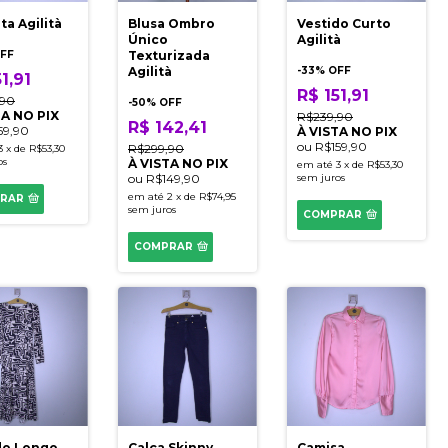
ta Agilità
Blusa Ombro
Vestido Curto
Único
Agilità
FF
Texturizada
Agilità
-
33
% OFF
1,91
R$ 151,91
,90
-
50
% OFF
TA NO PIX
R$239,90
R$ 142,41
59,90
À VISTA NO PIX
ou
R$159,90
R$299,90
3
x
de
R$53,30
os
À VISTA NO PIX
em até
3
x
de
R$53,30
ou
R$149,90
sem juros
em até
2
x
de
R$74,95
RAR
sem juros
COMPRAR
COMPRAR
do Longo
Calça Skinny
Camisa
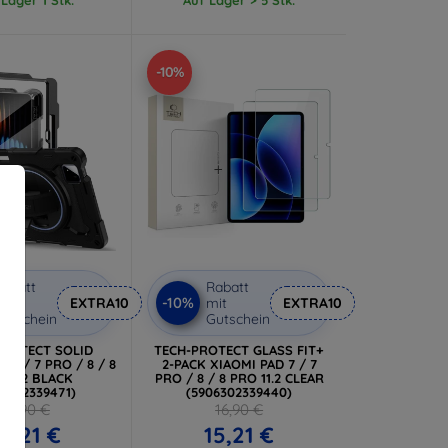
-10%
abatt
Rabatt
-10%
it
EXTRA10
mit
EXTRA10
utschein
Gutschein
PROTECT SOLID
TECH-PROTECT GLASS FIT+
 7 / 7 PRO / 8 / 8
2-PACK XIAOMI PAD 7 / 7
 11.2 BLACK
PRO / 8 / 8 PRO 11.2 CLEAR
06302339471)
(5906302339440)
36,90 €
16,90 €
3,21 €
15,21 €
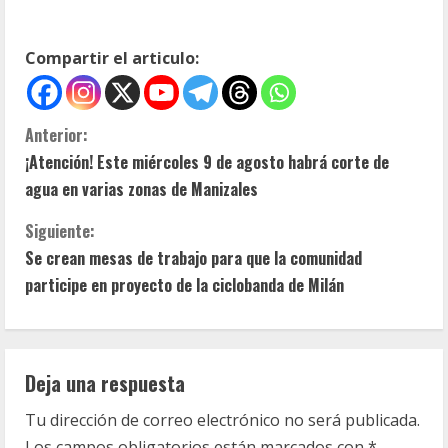
Compartir el articulo:
S
Anterior:
¡Atención! Este miércoles 9 de agosto habrá corte de
i
agua en varias zonas de Manizales
g
Siguiente:
u
Se crean mesas de trabajo para que la comunidad
participe en proyecto de la ciclobanda de Milán
e
l
Deja una respuesta
e
Tu dirección de correo electrónico no será publicada.
y
Los campos obligatorios están marcados con
*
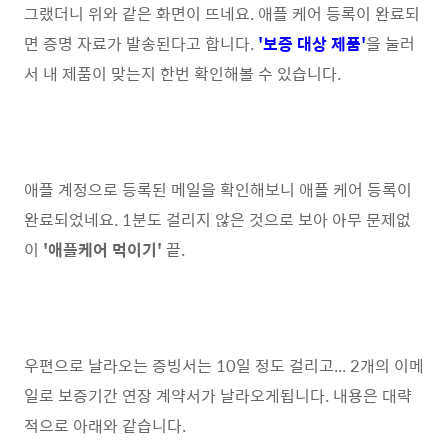
그랬더니 위와 같은 화면이 뜨네요. 애플 케어 등록이 완료되
면 증명 자료가 발송된다고 합니다.
'보증 대상 제품'
을 눌러
서 내 제품이 맞는지 한번 확인해볼 수 있습니다.
애플 계정으로 등록된 메일을 확인해보니 애플 케어 등록이
완료되었네요. 1분도 걸리지 않은 것으로 보아 아무 문제없
이
'애플케어 먹이기'
끝.
우편으로 날라오는 증빙서는 10일 정도 걸리고... 2개의 이메
일로 보증기간 연장 계약서가 날라오게됩니다. 내용은 대략
적으로 아래와 같습니다.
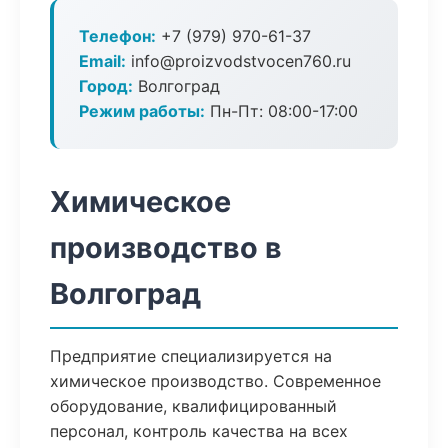
Телефон:
+7 (979) 970-61-37
Email:
info@proizvodstvocen760.ru
Город:
Волгоград
Режим работы:
Пн-Пт: 08:00-17:00
Химическое
производство в
Волгоград
Предприятие специализируется на
химическое производство. Современное
оборудование, квалифицированный
персонал, контроль качества на всех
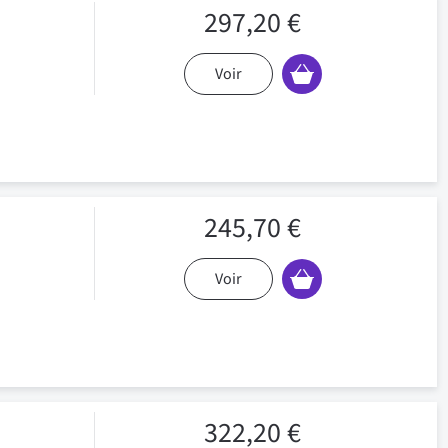
297,20 €
Voir
245,70 €
Voir
322,20 €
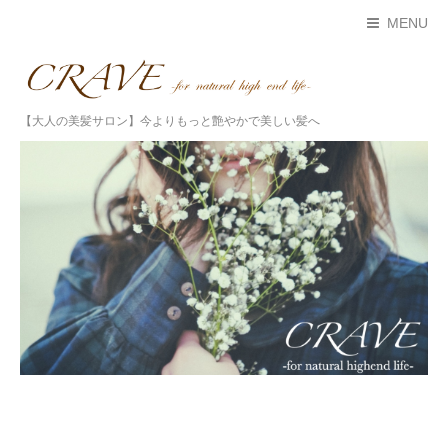
MENU
【大人の美髪サロン】今よりもっと艶やかで美しい髪へ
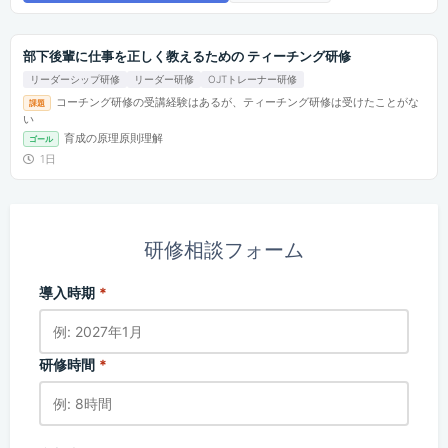
部下後輩に仕事を正しく教えるための ティーチング研修
リーダーシップ研修
リーダー研修
OJTトレーナー研修
コーチング研修の受講経験はあるが、ティーチング研修は受けたことがな
課題
い
育成の原理原則理解
ゴール
1日
研修相談フォーム
導入時期
*
研修時間
*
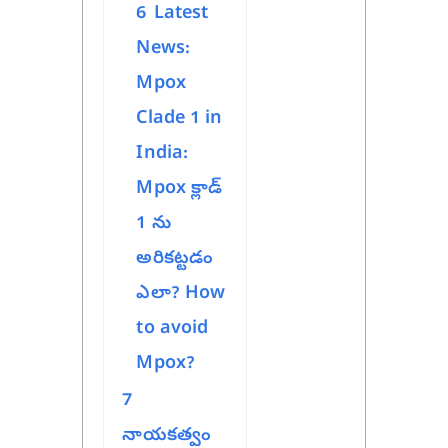
6
Latest
News:
Mpox
Clade 1 in
India:
Mpox క్లాడ్
1 ను
అరికట్టడం
ఎలా? How
to avoid
Mpox?
7
నాయకత్వం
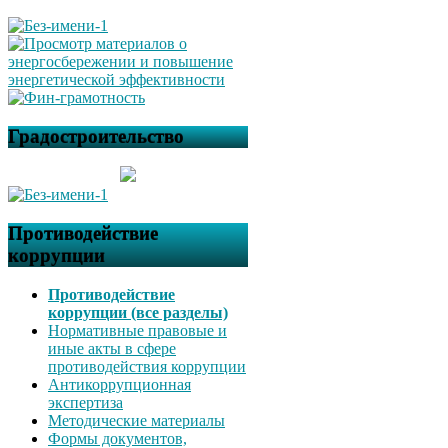
Градостроительство
Противодействие
коррупции
Противодействие
коррупции (все разделы)
Нормативные правовые и
иные акты в сфере
противодействия коррупции
Антикоррупционная
экспертиза
Методические материалы
Формы документов,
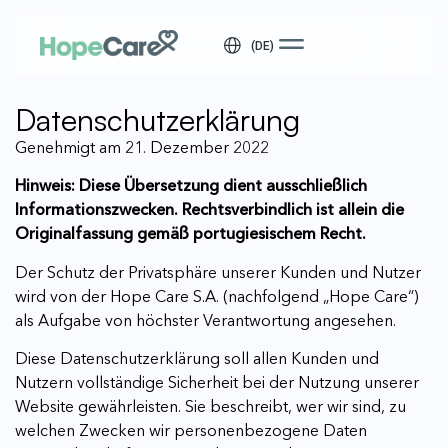
(DE)
Datenschutzerklärung
Genehmigt am 21. Dezember 2022
Hinweis: Diese Übersetzung dient ausschließlich
Informationszwecken. Rechtsverbindlich ist allein die
Originalfassung gemäß portugiesischem Recht.
Der Schutz der Privatsphäre unserer Kunden und Nutzer
wird von der Hope Care S.A. (nachfolgend „Hope Care“)
als Aufgabe von höchster Verantwortung angesehen.
Diese Datenschutzerklärung soll allen Kunden und
Nutzern vollständige Sicherheit bei der Nutzung unserer
Website gewährleisten. Sie beschreibt, wer wir sind, zu
welchen Zwecken wir personenbezogene Daten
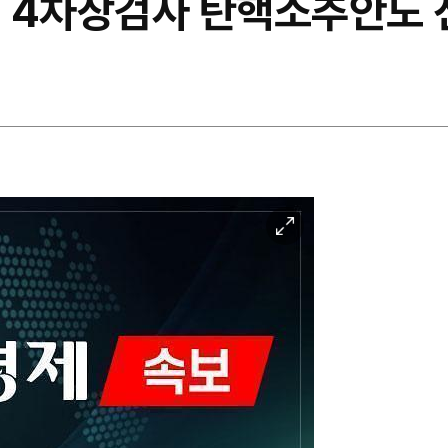
상원 4차장검사 탄핵소추안도
이
미
지
확
대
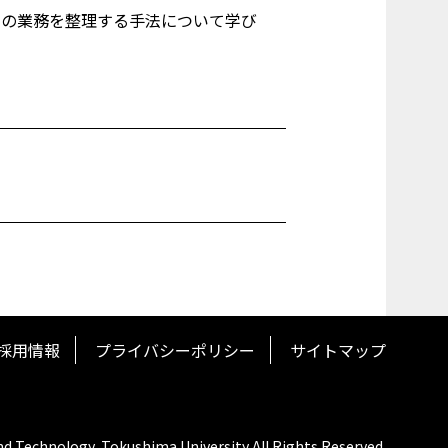
々の業務を整理する手法について学び
採用情報
プライバシーポリシー
サイトマップ
nd Technology, Tokushima University All Rights Reserved.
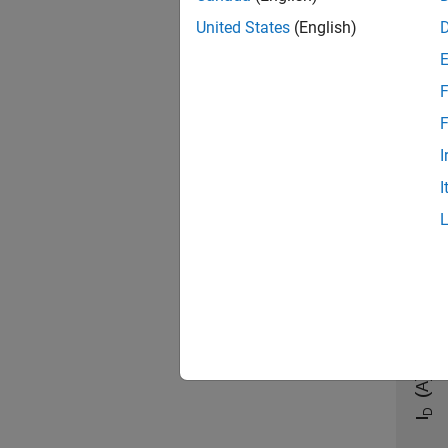
United States
(English)
F
F
I
I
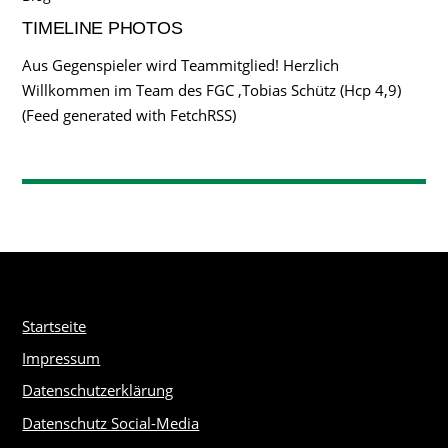
TIMELINE PHOTOS
Aus Gegenspieler wird Teammitglied! Herzlich
Willkommen im Team des FGC ,Tobias Schütz (Hcp 4,9)
(Feed generated with FetchRSS)
Startseite
Impressum
Datenschutzerklärung
Datenschutz Social-Media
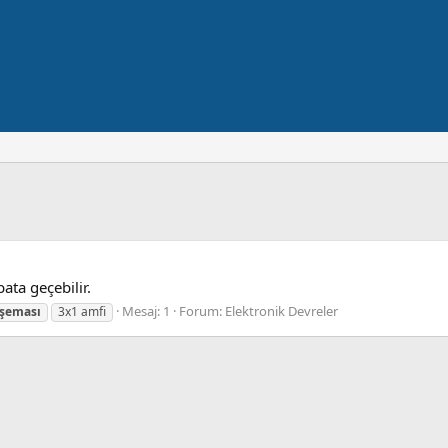
ata geçebilir.
Mesaj: 1
Forum:
Elektronik Devreler
şeması
3x1 amfi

:::::

• **EXERCISE AIM**
Pictures in the records above are left out; print everything else exactly as written.

• **SOLUTION TO THIS PROBLEM**
ta Agilità
Blusa Ombro
Vestido Curto
Único
Agilità
FF
Texturizada
Agilità
-
33
% OFF
1,91
R$ 151,91
,90
-
50
% OFF
TA NO PIX
R$239,90
R$ 142,41
59,90
À VISTA NO PIX
ou
R$159,90
R$299,90
3
x
de
R$53,30
os
À VISTA NO PIX
em até
3
x
de
R$53,30
ou
R$149,90
sem juros
em até
2
x
de
R$74,95
RAR
sem juros
COMPRAR
COMPRAR
do Longo
Calça Skinny
Camisa
-10%
abatt
Rabatt
-10%
it
EXTRA10
mit
EXTRA10
utschein
Gutschein
PROTECT SOLID
TECH-PROTECT GLASS FIT+
 7 / 7 PRO / 8 / 8
2-PACK XIAOMI PAD 7 / 7
 11.2 BLACK
PRO / 8 / 8 PRO 11.2 CLEAR
06302339471)
(5906302339440)
36,90 €
16,90 €
3,21 €
15,21 €
Compartir el articulo:
S
Anterior:
¡Atención! Este miércoles 9 de agosto habrá corte de
i
agua en varias zonas de Manizales
g
Siguiente:
u
Se crean mesas de trabajo para que la comunidad
participe en proyecto de la ciclobanda de Milán
e
l
Deja una respuesta
e
Tu dirección de correo electrónico no será publicada.
y
Los campos obligatorios están marcados con
*
그랬더니 위와 같은 화면이 뜨네요. 애플 케어 등록이 완료되
면 증명 자료가 발송된다고 합니다.
'보증 대상 제품'
을 눌러
서 내 제품이 맞는지 한번 확인해볼 수 있습니다.
애플 계정으로 등록된 메일을 확인해보니 애플 케어 등록이
완료되었네요. 1분도 걸리지 않은 것으로 보아 아무 문제없
이
'애플케어 먹이기'
끝.
우편으로 날라오는 증빙서는 10일 정도 걸리고... 2개의 이메
일로 보증기간 연장 계약서가 날라오게됩니다. 내용은 대략
적으로 아래와 같습니다.
Телефон:
+7 (979) 970-61-37
Email:
info@proizvodstvocen760.ru
Город:
Волгоград
Режим работы:
Пн-Пт: 08:00-17:00
Химическое
производство в
Волгоград
Предприятие специализируется на
химическое производство. Современное
оборудование, квалифицированный
персонал, контроль качества на всех
297,20 €
Voir
245,70 €
Voir
322,20 €
MENU
【大人の美髪サロン】今よりもっと艶やかで美しい髪へ
部下後輩に仕事を正しく教えるための ティーチング研修
リーダーシップ研修
リーダー研修
OJTトレーナー研修
コーチング研修の受講経験はあるが、ティーチング研修は受けたことがな
課題
い
育成の原理原則理解
ゴール
1日
研修相談フォーム
導入時期
*
研修時間
*
6
Latest
News:
Mpox
Clade 1 in
India:
Mpox క్లాడ్
1 ను
అరికట్టడం
ఎలా? How
to avoid
Mpox?
7
నాయకత్వం
Градостроительство
Противодействие
коррупции
Противодействие
коррупции (все разделы)
Нормативные правовые и
иные акты в сфере
противодействия коррупции
Антикоррупционная
экспертиза
Методические материалы
Формы документов,
(DE)
Datenschutzerklärung
Genehmigt am 21. Dezember 2022
Hinweis: Diese Übersetzung dient ausschließlich
Informationszwecken. Rechtsverbindlich ist allein die
Originalfassung gemäß portugiesischem Recht.
Der Schutz der Privatsphäre unserer Kunden und Nutzer
wird von der Hope Care S.A. (nachfolgend „Hope Care“)
als Aufgabe von höchster Verantwortung angesehen.
Diese Datenschutzerklärung soll allen Kunden und
Nutzern vollständige Sicherheit bei der Nutzung unserer
Website gewährleisten. Sie beschreibt, wer wir sind, zu
welchen Zwecken wir personenbezogene Daten
상원 4차장검사 탄핵소추안도
이
미
지
확
대
々の業務を整理する手法について学び
採用情報
プライバシーポリシー
サイトマップ
nd Technology, Tokushima University All Rights Reserved.
United States
(English)
F
F
I
I
TIMELINE PHOTOS
Aus Gegenspieler wird Teammitglied! Herzlich
Willkommen im Team des FGC ,Tobias Schütz (Hcp 4,9)
(Feed generated with FetchRSS)
Startseite
Impressum
Datenschutzerklärung
Datenschutz Social-Media
ata geçebilir.
Mesaj: 1
Forum:
Elektronik Devreler
şeması
3x1 amfi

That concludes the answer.